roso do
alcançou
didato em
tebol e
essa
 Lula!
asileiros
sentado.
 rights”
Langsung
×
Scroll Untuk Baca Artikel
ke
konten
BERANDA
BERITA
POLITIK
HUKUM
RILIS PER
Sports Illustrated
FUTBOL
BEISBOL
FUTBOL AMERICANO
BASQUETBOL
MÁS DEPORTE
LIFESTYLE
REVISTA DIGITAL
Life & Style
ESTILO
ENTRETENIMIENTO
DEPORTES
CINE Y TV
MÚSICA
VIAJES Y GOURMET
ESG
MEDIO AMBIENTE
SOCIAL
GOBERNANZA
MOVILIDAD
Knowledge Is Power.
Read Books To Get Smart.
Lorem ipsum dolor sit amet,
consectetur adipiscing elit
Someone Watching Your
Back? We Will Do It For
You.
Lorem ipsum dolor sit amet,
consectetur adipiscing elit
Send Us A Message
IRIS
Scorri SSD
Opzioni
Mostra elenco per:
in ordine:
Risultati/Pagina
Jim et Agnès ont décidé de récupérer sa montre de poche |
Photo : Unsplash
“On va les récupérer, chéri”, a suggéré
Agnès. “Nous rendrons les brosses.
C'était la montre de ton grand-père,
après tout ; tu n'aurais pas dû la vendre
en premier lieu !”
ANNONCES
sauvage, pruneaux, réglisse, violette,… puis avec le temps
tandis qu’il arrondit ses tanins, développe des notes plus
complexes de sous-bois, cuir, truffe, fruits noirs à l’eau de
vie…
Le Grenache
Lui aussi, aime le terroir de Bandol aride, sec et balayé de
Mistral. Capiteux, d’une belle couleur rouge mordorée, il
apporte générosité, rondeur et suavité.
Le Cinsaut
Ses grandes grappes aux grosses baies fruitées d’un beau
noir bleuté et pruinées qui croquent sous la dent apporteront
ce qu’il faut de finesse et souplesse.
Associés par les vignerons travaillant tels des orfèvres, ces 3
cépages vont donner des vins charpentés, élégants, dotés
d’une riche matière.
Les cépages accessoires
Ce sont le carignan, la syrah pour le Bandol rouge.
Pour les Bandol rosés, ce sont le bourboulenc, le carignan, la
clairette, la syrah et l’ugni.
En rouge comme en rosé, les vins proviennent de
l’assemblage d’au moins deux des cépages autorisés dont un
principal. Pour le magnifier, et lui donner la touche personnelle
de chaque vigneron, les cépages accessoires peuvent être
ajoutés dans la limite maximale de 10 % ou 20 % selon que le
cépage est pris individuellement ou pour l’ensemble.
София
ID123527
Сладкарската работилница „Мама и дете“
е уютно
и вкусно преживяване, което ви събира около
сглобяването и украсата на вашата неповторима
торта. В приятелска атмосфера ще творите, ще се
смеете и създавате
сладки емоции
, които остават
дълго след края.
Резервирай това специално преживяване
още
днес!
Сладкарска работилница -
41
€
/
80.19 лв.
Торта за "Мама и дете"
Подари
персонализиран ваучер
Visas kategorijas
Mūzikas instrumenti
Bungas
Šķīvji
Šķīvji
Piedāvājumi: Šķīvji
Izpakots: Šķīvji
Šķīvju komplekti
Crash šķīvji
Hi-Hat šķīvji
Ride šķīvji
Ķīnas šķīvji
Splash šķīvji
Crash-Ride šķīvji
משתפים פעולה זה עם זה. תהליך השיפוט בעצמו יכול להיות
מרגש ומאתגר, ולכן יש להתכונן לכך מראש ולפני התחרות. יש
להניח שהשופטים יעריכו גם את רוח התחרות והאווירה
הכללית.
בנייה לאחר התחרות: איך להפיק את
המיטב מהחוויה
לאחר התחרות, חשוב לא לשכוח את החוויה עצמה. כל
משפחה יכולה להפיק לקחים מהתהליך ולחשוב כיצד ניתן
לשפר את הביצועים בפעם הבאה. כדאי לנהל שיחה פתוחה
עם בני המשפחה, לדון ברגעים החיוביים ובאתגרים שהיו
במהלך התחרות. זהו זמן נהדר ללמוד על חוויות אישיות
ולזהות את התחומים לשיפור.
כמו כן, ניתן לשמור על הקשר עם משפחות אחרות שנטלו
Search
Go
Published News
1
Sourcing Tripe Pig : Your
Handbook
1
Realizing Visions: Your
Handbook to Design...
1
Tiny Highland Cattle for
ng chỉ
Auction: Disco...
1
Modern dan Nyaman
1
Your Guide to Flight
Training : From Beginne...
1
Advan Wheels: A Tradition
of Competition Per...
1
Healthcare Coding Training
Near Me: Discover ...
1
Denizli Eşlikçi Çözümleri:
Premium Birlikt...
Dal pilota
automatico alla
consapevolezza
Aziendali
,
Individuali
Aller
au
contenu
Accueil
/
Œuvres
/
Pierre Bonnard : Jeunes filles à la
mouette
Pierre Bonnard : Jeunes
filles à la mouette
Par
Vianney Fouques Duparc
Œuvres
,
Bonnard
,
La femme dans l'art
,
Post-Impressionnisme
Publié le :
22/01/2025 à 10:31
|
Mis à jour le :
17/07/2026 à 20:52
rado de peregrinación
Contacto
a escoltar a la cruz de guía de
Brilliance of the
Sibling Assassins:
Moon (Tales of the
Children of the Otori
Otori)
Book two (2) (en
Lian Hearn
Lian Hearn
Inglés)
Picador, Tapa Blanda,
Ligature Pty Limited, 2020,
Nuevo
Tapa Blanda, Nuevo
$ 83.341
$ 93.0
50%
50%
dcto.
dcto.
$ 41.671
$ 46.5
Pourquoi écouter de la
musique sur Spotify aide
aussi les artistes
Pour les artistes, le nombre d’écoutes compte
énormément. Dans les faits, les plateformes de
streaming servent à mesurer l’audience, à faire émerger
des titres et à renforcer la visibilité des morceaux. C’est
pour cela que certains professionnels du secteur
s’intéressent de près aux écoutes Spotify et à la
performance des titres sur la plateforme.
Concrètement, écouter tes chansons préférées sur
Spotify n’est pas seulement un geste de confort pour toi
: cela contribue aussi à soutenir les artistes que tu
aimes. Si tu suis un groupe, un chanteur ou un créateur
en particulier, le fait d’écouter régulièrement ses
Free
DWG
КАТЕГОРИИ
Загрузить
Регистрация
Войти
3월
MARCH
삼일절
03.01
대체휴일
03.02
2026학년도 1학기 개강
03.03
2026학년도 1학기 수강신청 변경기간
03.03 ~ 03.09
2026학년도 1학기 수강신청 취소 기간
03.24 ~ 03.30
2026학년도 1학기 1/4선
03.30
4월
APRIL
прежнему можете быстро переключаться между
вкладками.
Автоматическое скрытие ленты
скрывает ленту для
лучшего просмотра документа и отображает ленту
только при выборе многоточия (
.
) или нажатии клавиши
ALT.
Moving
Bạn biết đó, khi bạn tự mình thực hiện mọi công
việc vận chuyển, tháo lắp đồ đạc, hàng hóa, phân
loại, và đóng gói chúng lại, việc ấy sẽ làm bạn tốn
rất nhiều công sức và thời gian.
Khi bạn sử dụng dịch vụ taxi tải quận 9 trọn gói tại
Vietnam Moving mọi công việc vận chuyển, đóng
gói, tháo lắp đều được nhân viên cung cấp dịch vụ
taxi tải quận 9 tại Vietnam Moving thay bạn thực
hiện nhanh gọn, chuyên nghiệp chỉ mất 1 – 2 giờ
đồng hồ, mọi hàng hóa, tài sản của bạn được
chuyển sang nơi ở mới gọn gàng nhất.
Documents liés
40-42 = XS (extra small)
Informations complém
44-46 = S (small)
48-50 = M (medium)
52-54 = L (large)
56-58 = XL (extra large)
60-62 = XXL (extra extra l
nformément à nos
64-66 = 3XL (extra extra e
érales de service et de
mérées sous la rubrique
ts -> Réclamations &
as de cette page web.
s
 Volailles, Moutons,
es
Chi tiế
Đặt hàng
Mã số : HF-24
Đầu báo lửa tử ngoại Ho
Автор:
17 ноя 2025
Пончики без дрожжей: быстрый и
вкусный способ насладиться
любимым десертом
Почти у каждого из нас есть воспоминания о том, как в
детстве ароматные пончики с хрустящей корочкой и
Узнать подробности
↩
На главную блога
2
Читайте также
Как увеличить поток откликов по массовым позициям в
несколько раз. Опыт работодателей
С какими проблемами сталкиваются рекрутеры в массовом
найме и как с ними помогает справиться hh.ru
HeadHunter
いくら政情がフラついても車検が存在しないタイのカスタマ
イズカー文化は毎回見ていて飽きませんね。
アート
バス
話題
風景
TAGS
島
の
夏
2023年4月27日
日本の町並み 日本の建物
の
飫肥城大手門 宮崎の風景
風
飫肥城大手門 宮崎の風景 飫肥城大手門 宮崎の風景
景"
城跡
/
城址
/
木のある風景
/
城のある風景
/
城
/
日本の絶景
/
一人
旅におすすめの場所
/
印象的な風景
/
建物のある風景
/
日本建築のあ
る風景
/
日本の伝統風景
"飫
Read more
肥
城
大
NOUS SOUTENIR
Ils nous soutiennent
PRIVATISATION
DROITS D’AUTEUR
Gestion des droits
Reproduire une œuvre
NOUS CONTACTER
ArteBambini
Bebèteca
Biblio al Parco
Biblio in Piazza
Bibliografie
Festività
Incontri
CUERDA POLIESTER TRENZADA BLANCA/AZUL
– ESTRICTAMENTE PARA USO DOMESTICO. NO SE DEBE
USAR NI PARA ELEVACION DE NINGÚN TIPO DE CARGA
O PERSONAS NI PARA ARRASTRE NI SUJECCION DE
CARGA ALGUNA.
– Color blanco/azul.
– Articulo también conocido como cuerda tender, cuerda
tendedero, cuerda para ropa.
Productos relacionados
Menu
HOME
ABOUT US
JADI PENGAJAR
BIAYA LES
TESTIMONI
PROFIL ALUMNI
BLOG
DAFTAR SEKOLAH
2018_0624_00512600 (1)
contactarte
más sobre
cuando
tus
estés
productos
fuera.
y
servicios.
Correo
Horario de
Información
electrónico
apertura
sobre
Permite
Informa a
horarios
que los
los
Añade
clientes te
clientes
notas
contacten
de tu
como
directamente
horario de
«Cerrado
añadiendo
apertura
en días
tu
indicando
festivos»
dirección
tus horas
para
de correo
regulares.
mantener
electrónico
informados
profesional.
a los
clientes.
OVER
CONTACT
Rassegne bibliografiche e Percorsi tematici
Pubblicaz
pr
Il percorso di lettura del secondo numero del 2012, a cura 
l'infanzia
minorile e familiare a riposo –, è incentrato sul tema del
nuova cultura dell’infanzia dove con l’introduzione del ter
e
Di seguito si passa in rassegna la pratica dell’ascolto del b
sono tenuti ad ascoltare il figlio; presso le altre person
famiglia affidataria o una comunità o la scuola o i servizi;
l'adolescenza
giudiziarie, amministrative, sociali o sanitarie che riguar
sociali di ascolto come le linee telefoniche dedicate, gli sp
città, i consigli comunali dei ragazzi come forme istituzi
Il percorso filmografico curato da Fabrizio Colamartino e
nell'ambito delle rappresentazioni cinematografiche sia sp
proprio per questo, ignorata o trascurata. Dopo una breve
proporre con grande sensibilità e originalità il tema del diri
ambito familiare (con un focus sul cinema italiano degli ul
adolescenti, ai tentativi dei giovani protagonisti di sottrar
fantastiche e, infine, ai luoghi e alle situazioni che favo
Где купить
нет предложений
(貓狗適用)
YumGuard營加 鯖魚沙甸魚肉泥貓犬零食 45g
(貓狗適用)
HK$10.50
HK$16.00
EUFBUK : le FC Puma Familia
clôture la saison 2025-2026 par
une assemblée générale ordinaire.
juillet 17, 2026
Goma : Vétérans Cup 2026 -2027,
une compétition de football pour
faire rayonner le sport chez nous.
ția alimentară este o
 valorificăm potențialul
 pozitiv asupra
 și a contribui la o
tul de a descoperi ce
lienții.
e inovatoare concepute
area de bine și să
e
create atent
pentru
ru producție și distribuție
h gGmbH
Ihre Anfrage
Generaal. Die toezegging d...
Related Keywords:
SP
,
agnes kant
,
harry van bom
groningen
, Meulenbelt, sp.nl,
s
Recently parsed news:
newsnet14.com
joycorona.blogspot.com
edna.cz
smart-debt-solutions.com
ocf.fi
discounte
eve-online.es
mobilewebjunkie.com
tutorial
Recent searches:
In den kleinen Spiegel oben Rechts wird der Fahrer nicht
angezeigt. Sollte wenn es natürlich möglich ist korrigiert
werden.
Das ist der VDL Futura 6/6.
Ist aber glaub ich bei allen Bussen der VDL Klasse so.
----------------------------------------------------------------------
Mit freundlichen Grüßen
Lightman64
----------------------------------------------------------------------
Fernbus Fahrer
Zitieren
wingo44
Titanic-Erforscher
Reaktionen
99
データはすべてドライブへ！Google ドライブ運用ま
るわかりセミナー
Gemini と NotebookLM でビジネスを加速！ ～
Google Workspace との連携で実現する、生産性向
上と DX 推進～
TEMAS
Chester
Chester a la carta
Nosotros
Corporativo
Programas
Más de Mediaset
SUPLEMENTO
══════════════════════════════
> _WHAT TO DO_
Using the material, count every line where the word "수강신청" appears and give only the number.

> _EXERCISE OUTPUT_
2